Task instructions
The exercise asks you to copy every line below in which "savunmada" appears.
===
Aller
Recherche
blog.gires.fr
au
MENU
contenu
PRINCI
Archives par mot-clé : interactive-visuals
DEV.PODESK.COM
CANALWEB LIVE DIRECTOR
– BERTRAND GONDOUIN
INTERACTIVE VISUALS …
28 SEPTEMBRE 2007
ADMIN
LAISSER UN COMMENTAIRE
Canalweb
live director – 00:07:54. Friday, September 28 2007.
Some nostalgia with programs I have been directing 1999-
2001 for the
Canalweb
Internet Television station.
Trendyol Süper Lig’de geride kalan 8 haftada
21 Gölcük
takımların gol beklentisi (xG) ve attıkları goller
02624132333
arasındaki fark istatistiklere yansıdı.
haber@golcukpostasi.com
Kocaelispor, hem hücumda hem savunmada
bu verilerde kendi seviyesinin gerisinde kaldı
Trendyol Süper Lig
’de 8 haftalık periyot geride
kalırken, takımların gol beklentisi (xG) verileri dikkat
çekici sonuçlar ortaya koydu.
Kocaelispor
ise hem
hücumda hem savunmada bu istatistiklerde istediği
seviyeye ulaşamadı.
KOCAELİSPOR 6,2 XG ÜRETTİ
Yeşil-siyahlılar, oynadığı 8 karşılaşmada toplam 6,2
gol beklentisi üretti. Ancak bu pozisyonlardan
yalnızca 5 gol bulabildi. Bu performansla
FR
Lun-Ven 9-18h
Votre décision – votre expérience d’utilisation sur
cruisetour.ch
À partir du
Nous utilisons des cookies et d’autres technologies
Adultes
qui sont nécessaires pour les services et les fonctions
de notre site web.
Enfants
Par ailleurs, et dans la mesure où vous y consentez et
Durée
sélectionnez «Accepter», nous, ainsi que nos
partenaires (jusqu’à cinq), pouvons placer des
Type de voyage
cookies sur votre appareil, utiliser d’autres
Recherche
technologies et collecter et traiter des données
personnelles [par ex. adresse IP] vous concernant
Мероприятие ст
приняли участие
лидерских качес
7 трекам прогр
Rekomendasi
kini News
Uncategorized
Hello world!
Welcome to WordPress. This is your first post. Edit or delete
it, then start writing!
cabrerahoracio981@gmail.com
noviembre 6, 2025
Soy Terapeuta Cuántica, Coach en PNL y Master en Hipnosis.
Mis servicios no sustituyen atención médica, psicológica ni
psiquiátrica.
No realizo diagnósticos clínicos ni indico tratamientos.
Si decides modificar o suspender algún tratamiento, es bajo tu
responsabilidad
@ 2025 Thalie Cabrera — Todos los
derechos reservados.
===
Exercise response
Kocaelispor, hem hücumda hem savunmada
hücumda hem savunmada bu istatistiklerde istediği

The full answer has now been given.